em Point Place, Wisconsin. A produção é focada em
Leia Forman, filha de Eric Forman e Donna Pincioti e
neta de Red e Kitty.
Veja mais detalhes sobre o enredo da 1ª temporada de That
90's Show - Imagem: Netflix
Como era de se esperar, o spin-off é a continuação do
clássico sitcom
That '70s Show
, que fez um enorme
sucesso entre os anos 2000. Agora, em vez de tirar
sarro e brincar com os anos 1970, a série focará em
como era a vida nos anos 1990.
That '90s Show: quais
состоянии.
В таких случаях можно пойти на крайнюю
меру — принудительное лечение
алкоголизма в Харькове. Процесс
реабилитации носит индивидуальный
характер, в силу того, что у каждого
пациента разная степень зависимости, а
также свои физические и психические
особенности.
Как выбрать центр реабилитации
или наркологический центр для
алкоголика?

:::::

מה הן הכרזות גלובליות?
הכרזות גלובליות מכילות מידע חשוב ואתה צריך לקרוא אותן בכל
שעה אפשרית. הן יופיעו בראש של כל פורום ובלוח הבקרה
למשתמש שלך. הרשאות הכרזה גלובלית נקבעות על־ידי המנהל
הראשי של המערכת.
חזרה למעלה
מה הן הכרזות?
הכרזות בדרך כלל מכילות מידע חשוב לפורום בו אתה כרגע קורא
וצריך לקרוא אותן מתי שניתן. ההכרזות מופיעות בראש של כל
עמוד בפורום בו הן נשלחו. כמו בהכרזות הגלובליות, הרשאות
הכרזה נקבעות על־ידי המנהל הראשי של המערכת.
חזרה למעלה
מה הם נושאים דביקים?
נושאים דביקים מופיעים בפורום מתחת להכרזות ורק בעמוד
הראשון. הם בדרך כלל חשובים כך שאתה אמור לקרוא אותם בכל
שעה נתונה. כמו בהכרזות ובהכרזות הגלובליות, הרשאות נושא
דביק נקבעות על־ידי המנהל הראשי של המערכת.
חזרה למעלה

:::::

▶ _Task prompt_
Above this instruction are the records; retype exactly the lines from the one containing "em Point Place, Wisconsin." up to and including the one containing "алкоголика?".

▶ _The completed task_
em Point Place, Wisconsin. A produção é focada em
Leia Forman, filha de Eric Forman e Donna Pincioti e
neta de Red e Kitty.
Veja mais detalhes sobre o enredo da 1ª temporada de That
90's Show - Imagem: Netflix
Como era de se esperar, o spin-off é a continuação do
clássico sitcom
That '70s Show
, que fez um enorme
sucesso entre os anos 2000. Agora, em vez de tirar
sarro e brincar com os anos 1970, a série focará em
como era a vida nos anos 1990.
That '90s Show: quais
состоянии.
В таких случаях можно пойти на крайнюю
меру — принудительное лечение
алкоголизма в Харькове. Процесс
реабилитации носит индивидуальный
характер, в силу того, что у каждого
пациента разная степень зависимости, а
также свои физические и психические
особенности.
Как выбрать центр реабилитации
или наркологический центр для
алкоголика?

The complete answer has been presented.